“Expectation is premeditated disappointment.”
The adjective “pithy” is defined as: precisely meaningful; forceful and brief. And the quote above, from Margaret Wheatley’s book So Far From Home: Lost and Found in Our Brave New World, is a primo example of a pithy observation if there ever was one.
Just four words, yet so cogently accurate and telling of something that foils so many of us. Whether the expectations are of a situation, a job, a trip, a relationship, the weather, or just a simple object—whatever it is, having expectations near inevitably sets us up for disappointment in one form or another.
I touched on expectations in the Jan 1st Notable Quote blog. (Hmmm, it seems I have started a custom of offering up a quote on the first of the month… I’ll do my best to keep it going!) Denmark, a country regularly at or near the top of the World Happiness Ratings, has high taxes (their equivalent to the GST is 25%) but a robust web of social services and security. The small country also has a population who are, collectively, pragmatic.
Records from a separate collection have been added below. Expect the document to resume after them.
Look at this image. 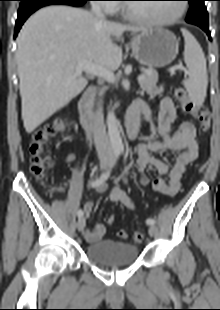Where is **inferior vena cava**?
Wrapping results in <instances>:
<instances>
[{"label":"inferior vena cava","instance_id":"inferior-vena-cava-1","mask_svg":"<svg viewBox=\"0 0 220 310\" xmlns=\"http://www.w3.org/2000/svg\"><path fill=\"white\" fill-rule=\"evenodd\" d=\"M91 12L97 18L105 20V16L102 13L101 5L97 2L91 4ZM103 95V91H99V97ZM92 133L94 143L99 156H110L113 153L112 146L108 140L106 134V127L104 124L103 109L101 101L98 102L96 112L93 118Z\"/></svg>","mask_w":220,"mask_h":310}]
</instances>
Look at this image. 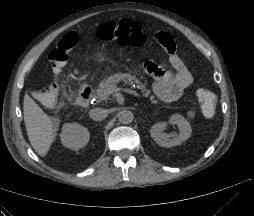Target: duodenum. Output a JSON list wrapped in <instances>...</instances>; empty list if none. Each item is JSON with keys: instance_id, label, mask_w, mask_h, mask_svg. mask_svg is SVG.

With roots in socialism, the Danes are also more egalitarian than many western countries. It is poor form in Denmark to think (or say!) you are better than someone else. But the real secret to all this happiness may be that the realist Danes also have collectively lower expectations. Read this exploration of Danish happiness in The Atlantic. When you don’t expect a lot, things generally turn out better than you anticipate. Lower expectations = less disappointment = more happiness.
It’s even reflected in the Danish language. “Hygge” (pronounced more-or-less like “he-you-guh”) defies literal translation but refers to a mood of coziness and comfortable conviviality with feelings of wellness and contentment. Mmmm. Think many candles on a cold winter night.